## WHAT YOU WILL DO
Across all of the records below, determine the number of lines containing the string "French"; reply with that number only.

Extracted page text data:

§ §

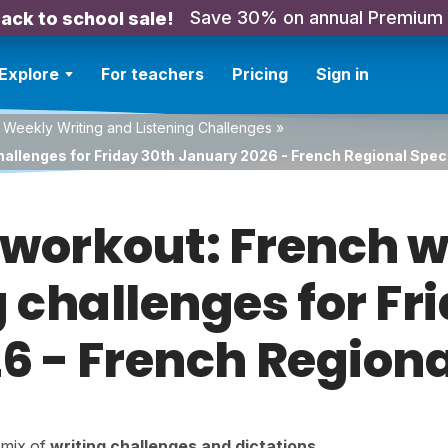
Save 30% on annual Premium
ack to school sale!
Explore
For teachers
Pricing
Sign in
 Weekly Writing and Listening Challenges
»
hallenges for Friday 30th January 2026 - French Regional Spec
orkout: French w
g challenges for Fr
 - French Regiona
a mix of
writing challenges
and
dictations
.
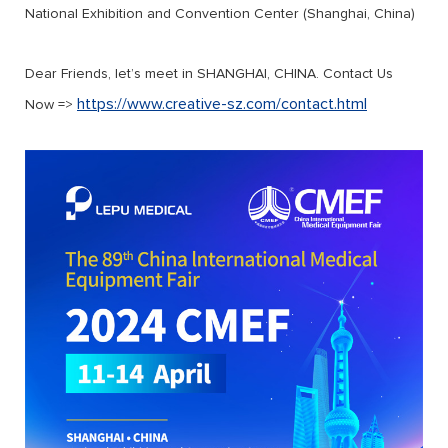
National Exhibition and Convention Center (Shanghai, China)
Dear Friends, let’s meet in SHANGHAI, CHINA. Contact Us
https://www.creative-sz.com/contact.html
Now =>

§ §

## WRITTEN SOLUTION
3